Given: A Turing machine (set of programs) that behaves as follows:
- It has some fixed number of states $(S)$ and binary alphabet $(0/1)$.
- For some constants $k, p, (k<N, p< N)$:
Its read/write head reads, writes, moves (left or right) $k$ cells at a time. Thus, each $k$ cell is a single 'Block'.
It read/write head has internal memory of size: $p*k$, thus it can store $p$ 'blocks' inside. This 'internal memory' is initialized by some values before the program starts running.
Depending on the state of the TM it can read and write (from/to) internal memory (to/from) TM tape. Also, depending on state, it can erase, move (on this internal memory or Tape) 1 'block' at a time. Moreover, it can perform basic boolean operations ($AND, OR, NOT, XOR, NAND$) on these internal memory blocks and store results in the internal memory.
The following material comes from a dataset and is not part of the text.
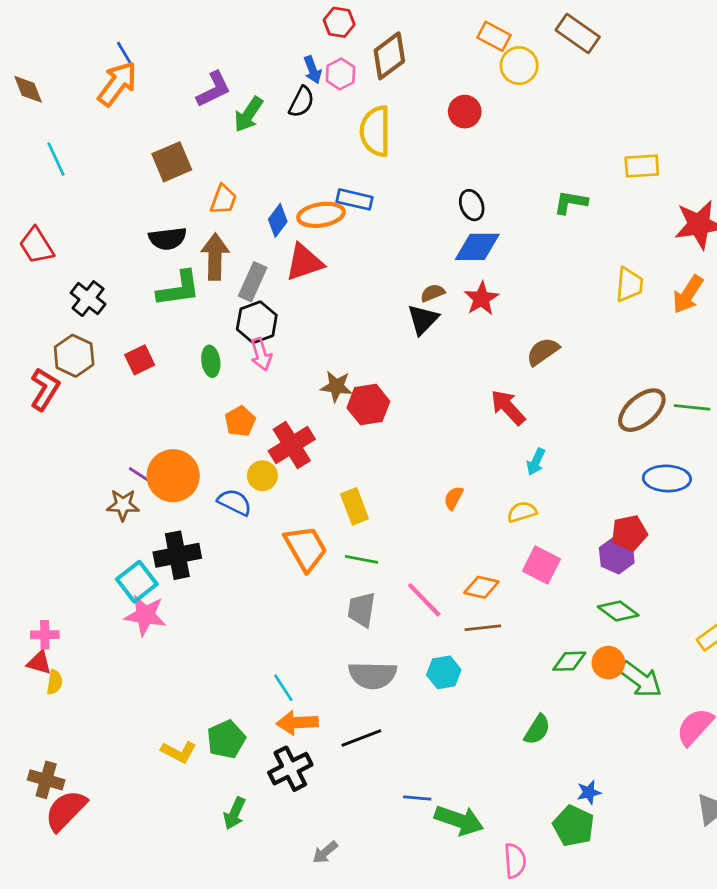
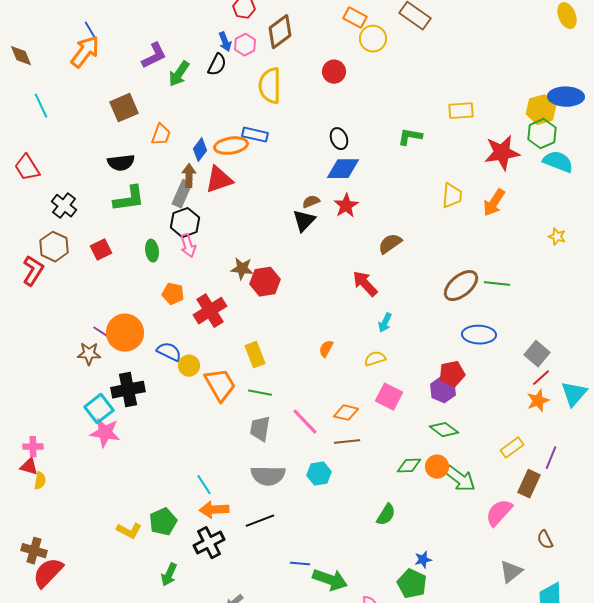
brown arrow: (215, 257) -> (189, 176), moved, size x0.7
orange pentagon: (240, 421) -> (173, 294), turned -30
yellow circle: (262, 476) -> (189, 366), moved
For an input size $N$, It has polynomial running time $N^c$ (for some constant $c$). The machine always stops after this time, with the result of the computation written on the current 'block' on Tape (the block where the read/write head is pointing when it stops).
In essence its a ordinary Turing Machine but instead of working on 1 cell at a time it operates on a block of $k$ cells.
Query: What is the running time of an equivalent 'serialized' single tape Turing machine that runs on 1 cell at a time rather than $k$ cells and implements the above logic?
I am sure its a trivial question/theorem but has been ages since I studied TMs and I don't recall the result.